- Ph.D., Johns Hopkins University School of Medicine, 1981
- B.S., University of Tulsa, 1976
Our laboratory focuses on (1) the molecular features of a novel, glycan-dependent, signal transduction cascade and (2) the mechanism of nuclear transport. The nuclear transport of transcription factors, nuclear kinases, steroid hormone receptors, and replication factors often serves a critical regulatory function. We are examining the mechanisms of nuclear import, export, and subnuclear targeting. We identified a novel nuclear transport pathway involving calmodulin. This pathway has been shown to play a role in mammalian sex determination and stem cell differentiation. We are identifying additional components of this pathway using yeast genetics and chemical biology approaches.
The nuclear pore complex (NPC) mediates the transport of mRNA and proteins across the nuclear envelope. Many components of the nuclear pore are modified by a novel modification: O-linked N-acetylglucosamine (O-linked GlcNAc). The modification also occurs on transcription factors and certain oncogenes and tumor suppressors. Current evidence suggests that the O-linked GlcNAc transferase (OGT) mediates a novel glycan-dependent signal transduction pathway. We have molecularly cloned and characterized the human OGT responsible for glycosylating nuclear pore proteins. This enzyme is expressed as differentially targeted isoforms in man and is localized to both the nucleus and the mitochondria. When expressed in E. coli, the human OGT is catalytically active. We recently solved the X-ray structure of the substrate recognition domain of OGT and we are beginning to understand how it recognizes its many intracellular targets. Although the enzyme is found in a number of target tissues, it is most highly expressed in human pancreatic beta cells, consistent with a role in glucose-sensing. Based on its substrate specificity and molecular features, we have proposed that OGT is the terminal step in a glucose-responsive pathway that becomes dysregulated in diabetes mellitus (NIDDM).
Applying our Research
Our studies may provide insight into how nutrition may impact the health of both mother and offspring.
Need for Further Study
The enzyme catalyzing O-GlcNAc removal, O-GlcNAcase, has also been identified, expressed, and shown to exist as differentially targeted isoforms in man. We are also using the genetically amenable C. elegans model to examine the physiological impact of the enzymes of O-GlcNAc cycling. Using reverse genetics, knockout, and other transgenic models, we are currently exploring the role of these essential genes in signal transduction and pathogenesis of diabetes mellitus. Our studies further suggest that O-GlcNAc cycling plays a key role in the regulation of chromatin structure and may be a key player in epigenetic reprogramming in response to nutrition and other environmental influences.
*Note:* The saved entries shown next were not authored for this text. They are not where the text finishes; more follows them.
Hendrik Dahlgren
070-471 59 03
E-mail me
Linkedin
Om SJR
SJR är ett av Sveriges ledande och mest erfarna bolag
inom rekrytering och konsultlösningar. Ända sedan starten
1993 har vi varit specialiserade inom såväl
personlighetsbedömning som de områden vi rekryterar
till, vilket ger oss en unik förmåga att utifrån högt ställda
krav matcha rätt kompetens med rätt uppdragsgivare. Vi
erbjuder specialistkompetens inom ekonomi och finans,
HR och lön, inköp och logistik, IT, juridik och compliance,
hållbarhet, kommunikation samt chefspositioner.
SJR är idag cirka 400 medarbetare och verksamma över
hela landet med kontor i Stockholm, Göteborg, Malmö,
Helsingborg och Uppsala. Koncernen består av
- Nutrient-Driven O-GlcNAcylation Controls DNA Damage Repair Signaling and Stem/Progenitor Cell Homeostasis.
- Na HJ, Akan I, Abramowitz LK, Hanover JA.
- Cell Rep (2020 May 12) 31:107632. Abstract/Full Text
- Blocked O-GlcNAc cycling disrupts mouse hematopoeitic stem cell maintenance and early T cell development.
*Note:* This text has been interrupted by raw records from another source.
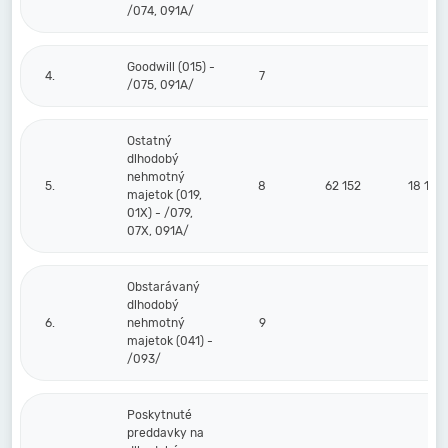
/074, 091A/
Goodwill (015) -
4.
7
/075, 091A/
Ostatný
dlhodobý
nehmotný
5.
8
62 152
18 127
majetok (019,
01X) - /079,
07X, 091A/
Obstarávaný
dlhodobý
6.
nehmotný
9
majetok (041) -
/093/
Poskytnuté
preddavky na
- Abramowitz LK, Harly C, Das A, Bhandoola A, Hanover JA.
- Sci Rep (2019 Aug 29) 9:12569. Abstract/Full Text
Research in Plain Language
The storage and control center of a cell’s genetic information is its nucleus, where instructions for building and maintaining an organism are organized, sent, and received. Between 2,000 to 4,000 small channels or pores in the nuclear membrane provide the main gateway between the outside (the cytoplasm) and inside of the nucleus, allowing passage of proteins and messenger RNA (mRNA). Relative to other protein structures in the cell, the nuclear pore complex (NPC) is immense, making study of its function and activity challenging.
Using chemical biology, genetics in yeast and C. elegans roundworms, and other models, the Hanover lab studies enzymes and molecular pathways that control how important proteins find their way to the nucleus, how they interact with the NPC, and how material is imported and exported. We identified a new nuclear transport pathway that plays a role in determining the sex of mammals and in how stem cells become more specialized.
The lab also researches a specific enzyme called O-linked GlcNAc transferase (OGT) that modifies the NPC. Although this enzyme is found in a number of tissues in the body, it is most highly expressed in human pancreas cells that produce insulin. We think that activity of this OGT protein is the final step in a pathway that becomes impaired in diabetes mellitus (NIDDM).